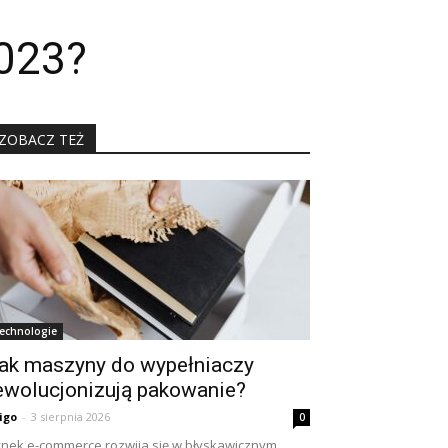
2023?
ZOBACZ TEŻ
echnologie
ak maszyny do wypełniaczy
ewolucjonizują pakowanie?
igo
-
3 sierpnia 2026
0
nek e-commerce rozwija się w błyskawicznym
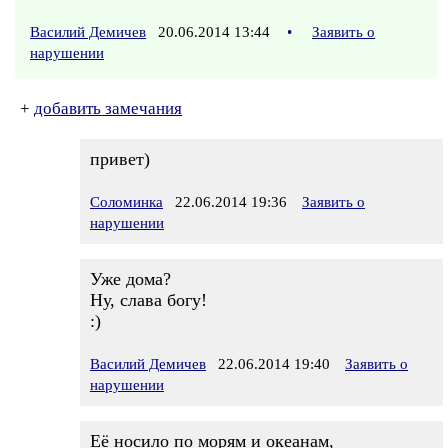
Василий Демичев
20.06.2014 13:44
•
Заявить о
нарушении
+
добавить замечания
привет)
Соломинка
22.06.2014 19:36
Заявить о
нарушении
Уже дома?
Ну, слава богу!
:)
Василий Демичев
22.06.2014 19:40
Заявить о
нарушении
Её носило по морям и океанам,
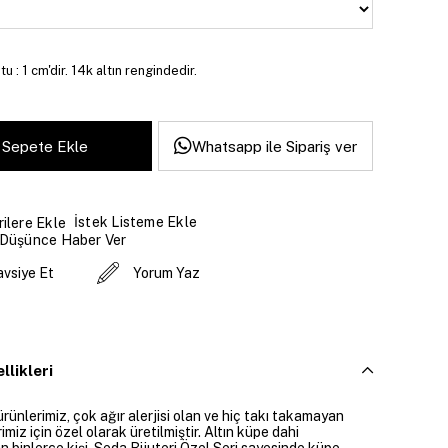
 : 1 cm'dir. 14k altın rengindedir.
Whatsapp ile Sipariş ver
İstek Listeme Ekle
ilere Ekle
 Düşünce Haber Ver
avsiye Et
Yorum Yaz
llikleri
ürünlerimiz, çok ağır alerjisi olan ve hiç takı takamayan
imiz için özel olarak üretilmiştir. Altın küpe dahi
 binlerce kişi, Seda Bijuteri Özel Seri sayesinde küpe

• [Problem] Could you copy every record exactly, without the pictures?

• [Solution for this task]
2023?
ZOBACZ TEŻ
echnologie
ak maszyny do wypełniaczy
ewolucjonizują pakowanie?
igo
-
3 sierpnia 2026
0
nek e-commerce rozwija się w błyskawicznym
Василий Демичев
20.06.2014 13:44
•
Заявить о
нарушении
+
добавить замечания
привет)
Соломинка
22.06.2014 19:36
Заявить о
нарушении
Уже дома?
Ну, слава богу!
:)
Василий Демичев
22.06.2014 19:40
Заявить о
нарушении
Её носило по морям и океанам,
 : 1 cm'dir. 14k altın rengindedir.
Whatsapp ile Sipariş ver
İstek Listeme Ekle
ilere Ekle
 Düşünce Haber Ver
avsiye Et
Yorum Yaz
llikleri
ürünlerimiz, çok ağır alerjisi olan ve hiç takı takamayan
imiz için özel olarak üretilmiştir. Altın küpe dahi
 binlerce kişi, Seda Bijuteri Özel Seri sayesinde küpe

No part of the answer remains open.